For this exercise, return exactly the lines of the material below that begin at the one with "faste skarpe priser!" and stop after the one with "over 150.000 kunder i Danmark.".

━━ RECORDED DATA

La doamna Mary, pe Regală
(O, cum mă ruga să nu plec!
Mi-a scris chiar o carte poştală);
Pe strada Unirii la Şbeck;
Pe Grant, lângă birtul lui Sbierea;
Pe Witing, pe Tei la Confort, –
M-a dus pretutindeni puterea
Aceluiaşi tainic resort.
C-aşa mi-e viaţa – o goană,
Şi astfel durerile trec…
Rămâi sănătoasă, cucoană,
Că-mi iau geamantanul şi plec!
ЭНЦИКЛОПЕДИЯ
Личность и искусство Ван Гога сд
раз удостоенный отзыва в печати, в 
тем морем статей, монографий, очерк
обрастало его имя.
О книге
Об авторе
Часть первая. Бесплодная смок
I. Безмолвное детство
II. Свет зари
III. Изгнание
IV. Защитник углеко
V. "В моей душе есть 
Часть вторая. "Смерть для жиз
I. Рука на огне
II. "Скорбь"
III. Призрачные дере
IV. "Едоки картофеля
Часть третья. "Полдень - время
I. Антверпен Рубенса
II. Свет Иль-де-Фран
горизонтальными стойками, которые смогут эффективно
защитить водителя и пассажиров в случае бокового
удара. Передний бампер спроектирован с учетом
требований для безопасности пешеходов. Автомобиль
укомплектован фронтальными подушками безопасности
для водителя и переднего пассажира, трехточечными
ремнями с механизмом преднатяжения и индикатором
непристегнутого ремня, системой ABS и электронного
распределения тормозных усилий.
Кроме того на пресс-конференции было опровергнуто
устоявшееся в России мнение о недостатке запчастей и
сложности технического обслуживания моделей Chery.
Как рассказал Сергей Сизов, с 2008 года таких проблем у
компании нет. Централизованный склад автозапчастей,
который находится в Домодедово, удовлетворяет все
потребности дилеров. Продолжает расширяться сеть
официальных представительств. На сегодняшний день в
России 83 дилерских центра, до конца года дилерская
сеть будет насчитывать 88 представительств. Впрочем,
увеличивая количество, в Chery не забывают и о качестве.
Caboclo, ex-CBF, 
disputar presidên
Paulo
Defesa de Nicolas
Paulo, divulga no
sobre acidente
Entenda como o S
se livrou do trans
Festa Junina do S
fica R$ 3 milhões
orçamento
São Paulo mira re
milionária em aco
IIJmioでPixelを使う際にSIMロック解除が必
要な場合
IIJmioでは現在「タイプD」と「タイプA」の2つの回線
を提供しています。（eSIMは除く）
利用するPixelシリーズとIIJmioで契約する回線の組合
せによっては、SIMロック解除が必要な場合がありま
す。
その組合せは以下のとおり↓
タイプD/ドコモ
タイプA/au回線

━━━━
━━ RECORDED DATA

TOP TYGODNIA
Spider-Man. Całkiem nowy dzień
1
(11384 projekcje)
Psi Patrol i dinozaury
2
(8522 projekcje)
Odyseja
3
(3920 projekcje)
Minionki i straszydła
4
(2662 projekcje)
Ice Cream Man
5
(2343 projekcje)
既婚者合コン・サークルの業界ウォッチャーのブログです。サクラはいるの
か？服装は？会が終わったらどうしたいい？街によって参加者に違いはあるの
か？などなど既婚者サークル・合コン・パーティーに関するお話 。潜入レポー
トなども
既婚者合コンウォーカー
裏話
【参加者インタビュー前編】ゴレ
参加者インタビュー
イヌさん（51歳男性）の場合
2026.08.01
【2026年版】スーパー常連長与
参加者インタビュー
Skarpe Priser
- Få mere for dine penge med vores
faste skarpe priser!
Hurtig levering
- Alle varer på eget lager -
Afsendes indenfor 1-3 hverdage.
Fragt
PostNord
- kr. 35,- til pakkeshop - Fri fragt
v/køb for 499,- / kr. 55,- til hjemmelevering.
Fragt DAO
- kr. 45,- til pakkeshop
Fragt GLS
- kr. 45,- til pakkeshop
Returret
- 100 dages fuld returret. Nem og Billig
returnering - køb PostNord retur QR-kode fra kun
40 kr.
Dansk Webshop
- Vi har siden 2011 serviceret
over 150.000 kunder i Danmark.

━━━━
━━ RECORDED DATA

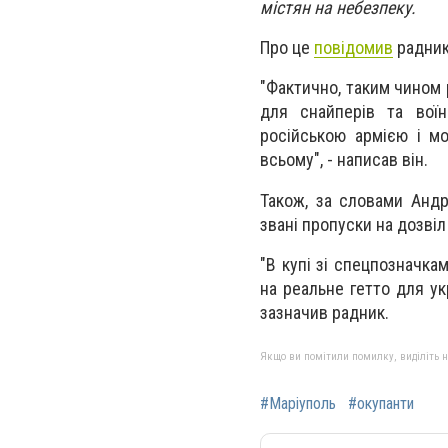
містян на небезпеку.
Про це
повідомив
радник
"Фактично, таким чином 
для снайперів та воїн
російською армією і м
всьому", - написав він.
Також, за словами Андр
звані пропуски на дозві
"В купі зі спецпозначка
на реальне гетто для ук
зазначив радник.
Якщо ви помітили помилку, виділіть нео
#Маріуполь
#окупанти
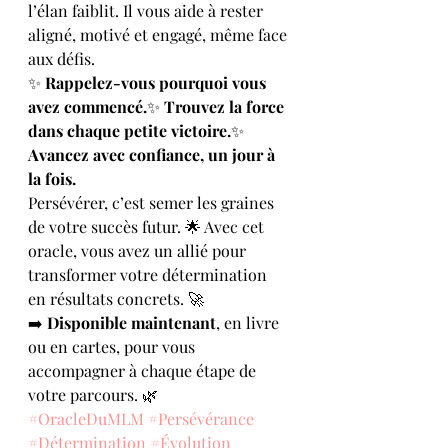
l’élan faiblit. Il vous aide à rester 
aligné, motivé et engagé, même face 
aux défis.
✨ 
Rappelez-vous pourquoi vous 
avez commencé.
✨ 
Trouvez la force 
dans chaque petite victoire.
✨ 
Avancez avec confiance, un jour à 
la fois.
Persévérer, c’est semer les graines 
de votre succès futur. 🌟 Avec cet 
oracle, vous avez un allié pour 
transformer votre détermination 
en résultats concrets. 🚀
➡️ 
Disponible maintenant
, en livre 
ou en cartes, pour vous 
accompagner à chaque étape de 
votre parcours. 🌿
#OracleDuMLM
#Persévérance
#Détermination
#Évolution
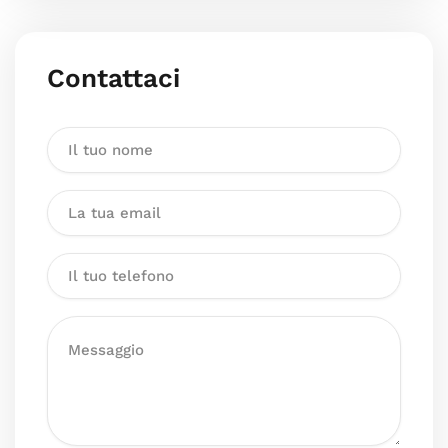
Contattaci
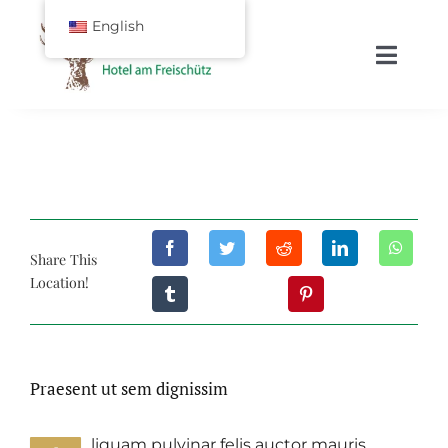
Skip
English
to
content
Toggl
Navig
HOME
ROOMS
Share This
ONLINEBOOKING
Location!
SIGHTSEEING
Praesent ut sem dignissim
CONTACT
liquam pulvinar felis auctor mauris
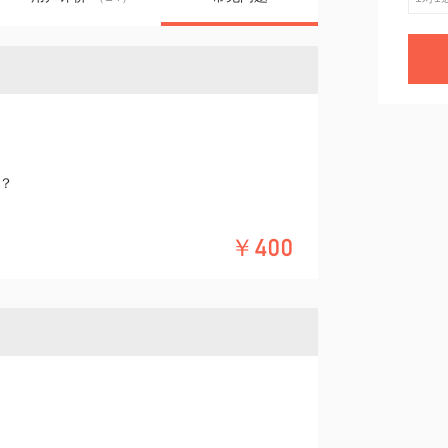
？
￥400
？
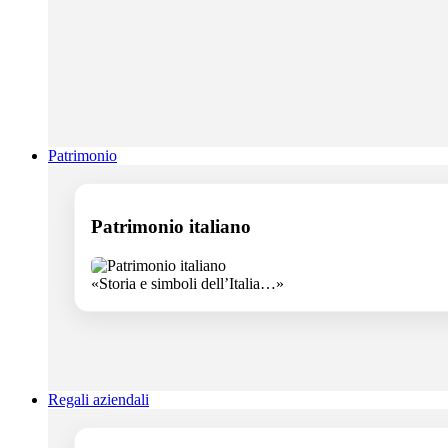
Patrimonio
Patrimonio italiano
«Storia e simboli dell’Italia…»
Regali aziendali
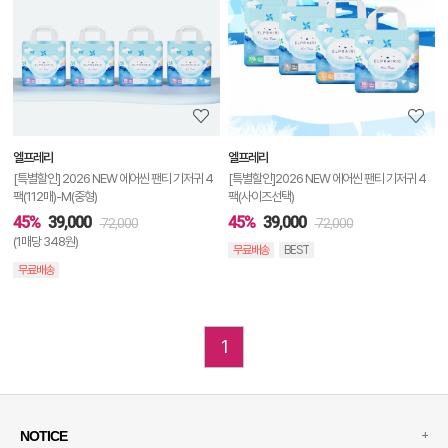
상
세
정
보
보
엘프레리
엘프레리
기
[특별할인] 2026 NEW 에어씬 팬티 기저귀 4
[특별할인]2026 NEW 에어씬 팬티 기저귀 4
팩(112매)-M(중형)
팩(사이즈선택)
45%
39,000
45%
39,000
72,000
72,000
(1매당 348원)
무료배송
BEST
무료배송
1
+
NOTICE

━━━━

> [EXERCISE SOLUTION]
faste skarpe priser!
Hurtig levering
- Alle varer på eget lager -
Afsendes indenfor 1-3 hverdage.
Fragt
PostNord
- kr. 35,- til pakkeshop - Fri fragt
v/køb for 499,- / kr. 55,- til hjemmelevering.
Fragt DAO
- kr. 45,- til pakkeshop
Fragt GLS
- kr. 45,- til pakkeshop
Returret
- 100 dages fuld returret. Nem og Billig
returnering - køb PostNord retur QR-kode fra kun
40 kr.
Dansk Webshop
- Vi har siden 2011 serviceret
over 150.000 kunder i Danmark.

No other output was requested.